BVO’s gebruiken de bindende kracht van voetbal om problemen in de samenleving en directe omgeving aan te pakken. Juist voetbal kan als voertuig gebruikt worden om jongeren te bereiken. Kernthema’s zijn vervagend normbesef, verveling, schooluitval, jeugdwerkeloosheid, jeugdcriminaliteit, gezondheid, participatie en integratie. BVO’s en hun spelers zijn onder meer actief op scholen, jeugdopvang en ziekenhuizen. Een overzicht van maatschappelijke activiteiten binnen het betaald en amateurvoetbal is te vinden op: www.meerdanvoetbal.nl. Zo is er een BVO die een naschools programma aanbiedt voor basisschoolleerlingen die niet gemotiveerd zijn of een negatief zelfbeeld hebben. Het programma brengt hen op een uitdagende en inspirerende plek buiten school (het voetbalstadion), waar ze zoveel mogelijk positieve leerervaringen opdoen. Een ander voorbeeld is een project dat een bijdrage levert aan de bestrijding van pestgedrag, racisme en zinloos geweld. Spelers van de desbetreffende BVO’s bezoeken ongeveer vijftien keer per jaar groepen 7 van het basisonderwijs.

Daarnaast hebben veel BVO’s een fancoach die individuele supporters begeleidt en positief supportersgedrag stimuleert. Voornaamste doelstellingen van het project zijn het vergroten van clubbinding en maatschappelijk verantwoordingsbesef bij jongeren en het bewerkstelligen van een afname van wangedrag en gebruik van geweld bij jongere supporters.

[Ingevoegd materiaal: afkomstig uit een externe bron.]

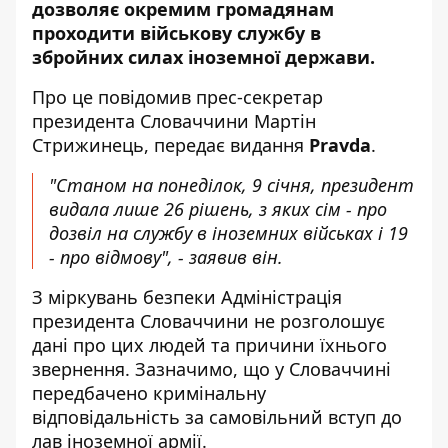
дозволяє окремим громадянам
проходити військову службу в
збройних силах іноземної держави.
Про це повідомив прес-секретар
президента Словаччини Мартін
Стрижинець, передає видання
Pravda
.
"Станом на понеділок, 9 січня, президент
видала лише 26 рішень, з яких сім - про
дозвіл на службу в іноземних військах і 19
- про відмову", - заявив він.
З міркувань безпеки Адміністрація
президента Словаччини не розголошує
дані про цих людей та причини їхнього
звернення. Зазначимо, що у Словаччині
передбачено кримінальну
відповідальність за самовільний вступ до
лав іноземної армії.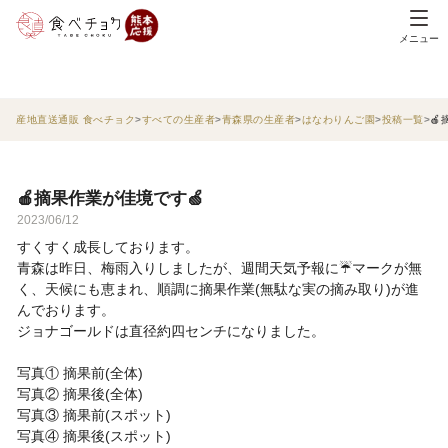
メニュー
産地直送通販 食べチョク
すべての生産者
青森県の生産者
はなわりんご園
投稿一覧
🍎
🍎摘果作業が佳境です🍏
2023/06/12
すくすく成長しております。
青森は昨日、梅雨入りしましたが、週間天気予報に☔マークが無
く、天候にも恵まれ、順調に摘果作業(無駄な実の摘み取り)が進
んでおります。
ジョナゴールドは直径約四センチになりました。
写真① 摘果前(全体)
写真② 摘果後(全体)
写真③ 摘果前(スポット)
写真④ 摘果後(スポット)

Ook is er een BVO die jongeren inzet als toezichthouder tijdens wedstrijden en evenementen. Zij krijgen de verantwoordelijkheid om toezicht te houden op auto’s in en rond het stadion en de achterliggende wijken. Zij ontwikkelen zo onder meer een gezond clubgevoel, en zij hebben een voorbeeldfunctie voor jongeren in de eigen wijk.

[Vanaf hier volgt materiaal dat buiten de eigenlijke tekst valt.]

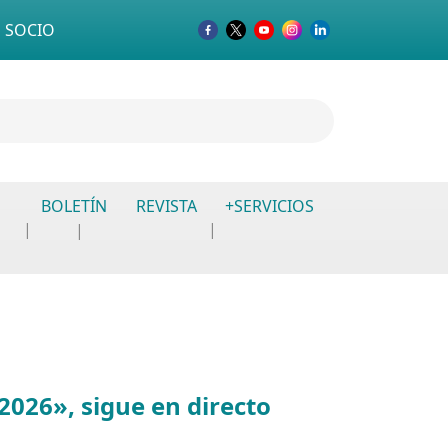
 SOCIO
BOLETÍN
REVISTA
+SERVICIOS
026», sigue en directo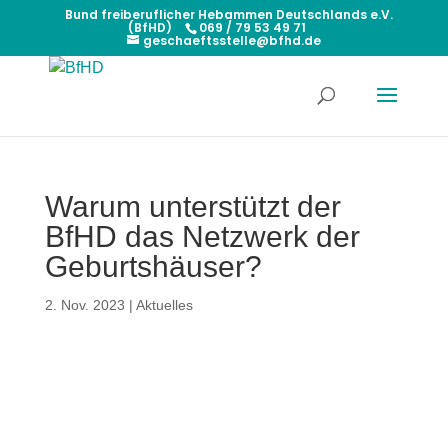
Bund freiberuflicher Hebammen Deutschlands e.V.
(BfHD)
069 / 79 53 49 71
geschaeftsstelle@bfhd.de
Warum unterstützt der
BfHD das Netzwerk der
Geburtshäuser?
2. Nov. 2023
|
Aktuelles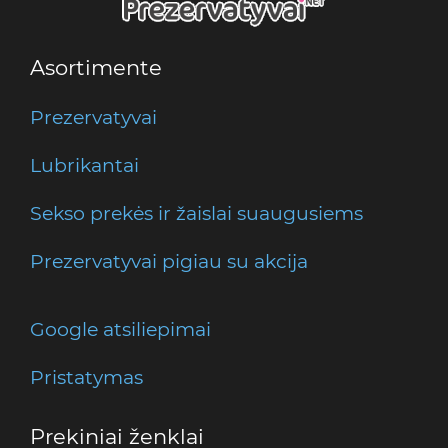
Asortimente
Prezervatyvai
Lubrikantai
Sekso prekės ir žaislai suaugusiems
Prezervatyvai pigiau su akcija
Google atsiliepimai
Pristatymas
Prekiniai ženklai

De leden van de D66-fractie vragen om een reactie op het pleidooi van de KNVB om meer strafrechtelijk op te treden tegen hooligans door meer inzet van recherchecapaciteit en strafrechtelijke gebiedsverboden.

Zoals hiervoor gesteld, wordt het strafrechtelijk instrumentarium, waaronder strafrechtelijke gebiedsverboden, ingezet waar dat mogelijk is. Daarnaast kan ook via het civielrecht en het bestuursrecht worden opgetreden. Het gaat om een evenwichtige en afgewogen toepassing van de verschillende instrumenten, afhankelijk van de concrete feiten en omstandigheden van het geval. Of en hoeveel recherchecapaciteit wordt ingezet, wordt besloten in de lokale driehoek: daar kan men het beste beoordelen hoeveel inzet in een bepaalde situatie noodzakelijk is.

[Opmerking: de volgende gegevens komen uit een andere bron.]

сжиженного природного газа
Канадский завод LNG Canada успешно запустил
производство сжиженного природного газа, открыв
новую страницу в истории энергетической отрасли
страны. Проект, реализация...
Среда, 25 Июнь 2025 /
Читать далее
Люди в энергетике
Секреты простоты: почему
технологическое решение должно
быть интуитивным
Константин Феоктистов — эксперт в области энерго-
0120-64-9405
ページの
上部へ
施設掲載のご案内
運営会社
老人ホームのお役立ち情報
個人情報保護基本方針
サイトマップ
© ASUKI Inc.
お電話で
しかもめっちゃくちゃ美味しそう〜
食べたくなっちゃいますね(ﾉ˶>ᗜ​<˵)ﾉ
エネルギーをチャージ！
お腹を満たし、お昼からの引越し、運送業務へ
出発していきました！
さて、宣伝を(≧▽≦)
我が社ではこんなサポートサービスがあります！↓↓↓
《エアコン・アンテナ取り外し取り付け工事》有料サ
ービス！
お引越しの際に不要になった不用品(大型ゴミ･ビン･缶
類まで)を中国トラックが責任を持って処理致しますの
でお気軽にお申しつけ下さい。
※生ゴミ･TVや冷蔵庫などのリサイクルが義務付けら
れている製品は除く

5. Wijzigingen artikel 172a van de Gemeentewet

5.1 First offenders

De leden van de VVD-fractie vragen, naar aanleiding van een passage in de memorie van toelichting, van hoeveel overlastgevers bij voetbalvandalisme voor de eerste keer wordt vastgesteld dat zij de openbare orde hebben verstoord, én om hoeveel recidivisten het gaat.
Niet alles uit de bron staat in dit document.